The yard was the Ex's pride and joy. Last year, the first summer after our split, I will admit to being a bit--shall we say, passive aggressive?--about the yard. As in, Screw you, Yard! To hell with you, Yard! Granted, I had a lot of other things going on, AND I generally have a Black Thumb, so making the yard my last priority perhaps wasn't as much of a statement as it seems. But in any case, the poor jilted yard needs a tender hand this year. The yard, to put it in the parlance of our times, needs a good boinking.
So, there I was, pruning the ornamental grasses, maneuvering the oversized mower and trimmer (damned men and their need for large machinery), putting on gardening gloves and pulling up the grasses from around the edging. The lilac in the front yard especially needed some attention; shooters were already making their attack on the surrounding areas, errant grass surrounded the shrub, and the old leaves that I spitefully refused to rake up last fall had been blown into drifts around and behind it. As I clipped and raked and dug endlessly, I suddenly though of my grandmother, the Master Gardener. My grandmom's garden was always beautiful. She never put me to work in the flower beds (she was way too smart for that; I had an unholy love of snap dragons and would never have been able to resist mauling them). Instead, she gave me the odious task of weeding the front steps. We lived in Florida, and our front steps were red brick. Tiny green creeping vines sprouted from between the bricks in a sort of never-ending cycle, and all summer long, it was my job to destroy them. As a kid, I hated that job. Strangers have lived in my grandmother's house for 25 years now; my grandmother's been dead for 15. I'd give anything to sit on those steps and rub my fingers raw pulling up those damned weeds.

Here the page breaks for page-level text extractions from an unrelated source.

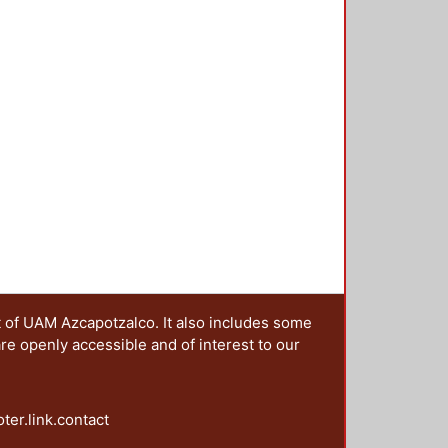
t of UAM Azcapotzalco. It also includes some
are openly accessible and of interest to our
oter.link.contact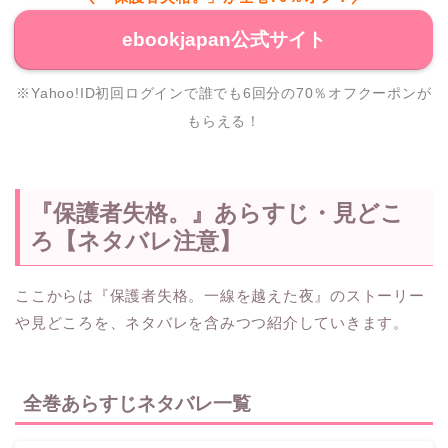
ebookjapan公式サイト
※Yahoo!ID初回ログインで誰でも6回分の70％オフクーポンが
もらえる！
『保護者失格。』あらすじ・見どこ
ろ【ネタバレ注意】
ここからは『保護者失格。一線を越えた夜』のストーリー
や見どころを、ネタバレを含みつつ紹介していきます。
全巻あらすじネタバレ一覧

So there I was, digging up the grass from around the lilacs. I love lilacs. This state is full of them--overgrown, wild, unstoppable. After we moved here, away from my grandmother, away from growing things, we lived in a rundown house out in the middle of the dry, dry countryside. I missed the moss, the orange trees, the snap dragons. We couldn't even grow grass. My mother tried and tried, but she kept turning up rocks. No matter how many she dug up, the ground was always full of them. The lilacs were the only wild things that didn't care--the lilacs and the irises, and these are still two of my favorite flowers. So last Sunday, in my head, I'd be thinking, Dear God, will this freaking grass never END? and then I'd shift and get a face full of lilacs, and suddenly I wouldn't mind that I'd been pulling this grass for hours, years, centuries. The grass, the lilacs, and the endless spring.